# EXTRACTED RECORDS
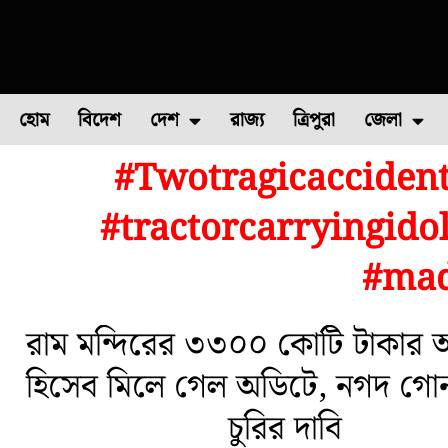
হোম
বিদেশ
দেশ
রাজ্য
ত্রিপুরা
জেলা
#Twotragicaccide
ফুল চাষ
ফল চাষ
মাছ চাষ
উত্তর ২৪ পরগন
পোল্ট্রি চ
#tractorcarryingido
#mad
রাম মন্দিরের ৩৩০০ কোটি টাকার অ
হিসেব মিলে গেল অডিটে, নগদ গো
চুরির দাবি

# TO DO
An exact copy of the entries, minus the pictures, is what's needed here.

# SOLVED PROBLEM
হোম
বিদেশ
দেশ
রাজ্য
ত্রিপুরা
জেলা
#Twotragicaccide
ফুল চাষ
ফল চাষ
মাছ চাষ
উত্তর ২৪ পরগন
পোল্ট্রি চ
#tractorcarryingido
#mad
রাম মন্দিরের ৩৩০০ কোটি টাকার অ
হিসেব মিলে গেল অডিটে, নগদ গো
চুরির দাবি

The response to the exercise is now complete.